I used to absolutely HATE spraying, especially broadcast spraying over an entire field. The problem is seeing the borders of where you have already sprayed.
In the old days, you drug a marker disc or shank on the end of the boom that physically dug up the plants or smashed them down so you could tell where you had been. Sometimes you could see the line, sometimes you could not. You spent most of your day praying that you were somewhere close to the right line, knowing that you might be overlapping and wasting chemical (and money) or leaving a gap where the weeds would grow up and demonstrate your incompetence.
Then came the foam marker systems. These used a small air compressor and a special highly-foaming and long-lasting soap to generate blobs of foam at the end of your spray boom. It is the stuff kids wished was in their bubble toys. The foam was supposed to sit on top of the plant canopy until you went around the field again, giving you something to follow on your next pass. Sometimes it worked, sometimes it fell to the ground where you could not see it, or it would dry out and disappear before you made the next round. One time my neighbor actually saw a coyote walking down his track from the previous pass, licking up the foam. Foam was better and less physically destructive than the old disc markers, but I still knew that I really didn’t know where I was in the field in relation to where I should have been.
It’s the “if you don’t know where you are then you can not possibly be doing a good job” that I found so frustrating. Knowing I was doing a poor job was what made me hate spraying.
Finally, military GPS technology moved into the consumer market, and agriculture quickly became one of the top users of satellite GPS technology. It is now either optional or standard equipment on all new field tractors and combines. Spraying season, however, is where it has truly blessed my life.
My main sprayer is an older, small 4x4 pickup that has had the bed removed and a 150 gallon tank and pump bolted on in its place. I spent about $3,500 to add GPS guidance to it, and it was worth every dime. The guidance system allows me to see within a few inches whether I am overlapping or leaving a gap. It also tells me which parts of the field have already been sprayed.
This technology was seen as such an environmental and energy-saving benefit, that government cost-share programs were developed to encourage farmers to buy new equipment with satellite guidance. I have a few colleagues who took advantage of this, but the technology was such a benefit that it was widely adopted even without the cost-sharing option.
In operation, it is a lot like driving Mario cart or any other computer racing game. The screen shows a line where you need to drive and you must keep your ‘cart’ (which is represented by a boring red arrow point) exactly on that line. Though an occasional coyote hole can give you a jolt, there are no bombs, shells, or stars to watch out for, but it still demands your constant focus on the screen. If your eyes wander from the screen for long, it costs you real dollars, not virtual coins.
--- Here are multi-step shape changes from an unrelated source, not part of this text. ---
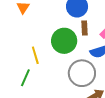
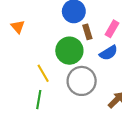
gray circle: (82, 73) -> (82, 81), moved

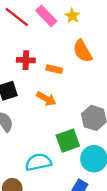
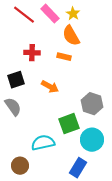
orange semicircle: (83, 51) -> (71, 36), moved
orange rectangle: (54, 69) -> (64, 57), moved

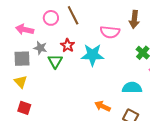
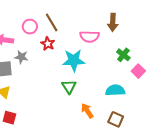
red star: (68, 45) -> (48, 44), moved
green triangle: (55, 61) -> (69, 87), moved
orange arrow: (103, 106) -> (87, 111), turned 35

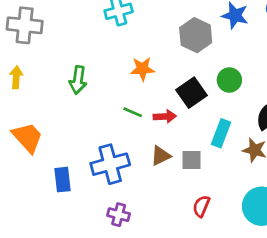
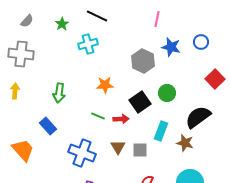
orange trapezoid: (27, 137) -> (23, 150), moved
brown triangle: (161, 156) -> (118, 147), turned -35
blue cross: (110, 164) -> (82, 153), turned 36
blue rectangle: (62, 180) -> (48, 126), moved, turned -36

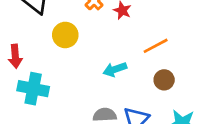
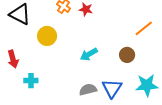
orange line: (156, 46) -> (144, 28), moved
cyan cross: (33, 89) -> (31, 81), size x0.6

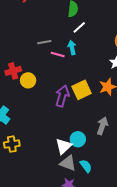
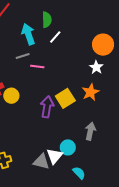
cyan arrow: (72, 48) -> (28, 34), moved, size x1.5
gray triangle: (68, 163) -> (41, 162), moved

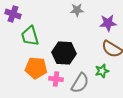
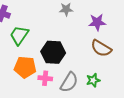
green trapezoid: (30, 36) -> (19, 35), turned 50
green star: (102, 71) -> (93, 80), moved

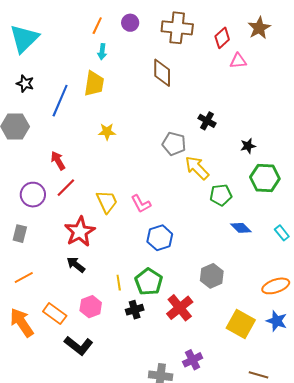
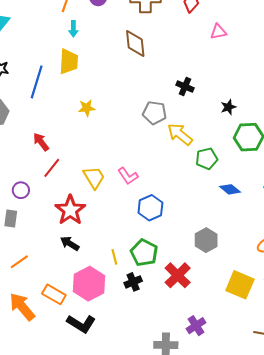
pink triangle: (238, 61) -> (218, 32), moved
purple circle: (33, 195) -> (21, 190), moved, size x0.7
pink hexagon: (91, 307) -> (89, 284), size x1.5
I’ve found, though, that driving with my eyes glued to the screen, I don’t actually see my crop like I used to with my old marker. I do miss the good review that my crop used to get as I watched it go by while looking for that next drop of foam. I do not, however, miss the frustration of knowing that I am doing a poor job because I can’t tell where I am.
If I weren’t so cheap, I would buy a system that would allow me to look at the crop or read email or even play Angry Birds while the auto-steer guidance system steers the sprayer. Before I go that far, however, the next step-up in technology for me would be an ‘auto-boom’ system. When I looked into it about 4 years ago, the cost would have been another $3,500 for ‘auto boom control.’ This system automatically shuts off nozzles if you start to overlap. My 45-foot boom is divided into two sections controlled by two manual on/off toggle switches. Because square fields are so rare on the Palouse, you usually end up with a long narrow triangle, or at least a pointed corner where spraying less than half a boom (22 feet in my case) would save a lot of chemical and money. The software keeps track of what has and has not been sprayed. If a nozzle passes over unsprayed ground, the controller turns on that nozzle. Similarly, if a nozzle passes over already-sprayed ground, the controller turns the nozzle off.
If I do make that upgrade, it will make the electronics on my sprayer worth more than the sprayer itself, and at that point, I may look into cost-share programs to help lighten the load financially.